WHAT YOU ARE ASKED TO DO: Report the number of lines in the data where the word "gigabyte" appears, and add no other text.

▬▬▬▬▬▬▬▬▬▬

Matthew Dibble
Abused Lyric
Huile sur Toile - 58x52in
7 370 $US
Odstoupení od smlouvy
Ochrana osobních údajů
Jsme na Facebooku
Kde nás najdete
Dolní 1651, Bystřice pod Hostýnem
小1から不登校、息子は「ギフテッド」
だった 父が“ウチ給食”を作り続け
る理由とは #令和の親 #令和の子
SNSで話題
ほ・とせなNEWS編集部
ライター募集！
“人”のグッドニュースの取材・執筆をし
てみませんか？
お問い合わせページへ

▬▬▬▬▬▬▬▬▬▬

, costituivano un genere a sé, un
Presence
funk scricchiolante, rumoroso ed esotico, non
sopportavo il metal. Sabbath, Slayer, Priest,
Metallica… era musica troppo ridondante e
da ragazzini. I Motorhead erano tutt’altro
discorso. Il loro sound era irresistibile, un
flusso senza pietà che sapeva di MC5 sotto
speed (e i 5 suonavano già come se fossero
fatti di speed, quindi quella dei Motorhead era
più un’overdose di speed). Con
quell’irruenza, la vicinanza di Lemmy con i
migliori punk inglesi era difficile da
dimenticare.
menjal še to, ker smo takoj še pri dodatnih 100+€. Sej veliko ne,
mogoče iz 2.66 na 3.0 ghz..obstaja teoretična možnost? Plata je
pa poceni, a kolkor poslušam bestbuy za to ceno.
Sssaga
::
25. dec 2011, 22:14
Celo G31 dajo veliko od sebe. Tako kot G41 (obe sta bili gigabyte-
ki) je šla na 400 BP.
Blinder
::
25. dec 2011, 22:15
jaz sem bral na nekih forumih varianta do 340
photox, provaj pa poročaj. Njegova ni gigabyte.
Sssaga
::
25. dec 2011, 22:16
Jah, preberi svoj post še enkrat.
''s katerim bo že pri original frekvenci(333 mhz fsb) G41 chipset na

▬▬▬▬▬▬▬▬▬▬

EXERCISE RESPONSE: 2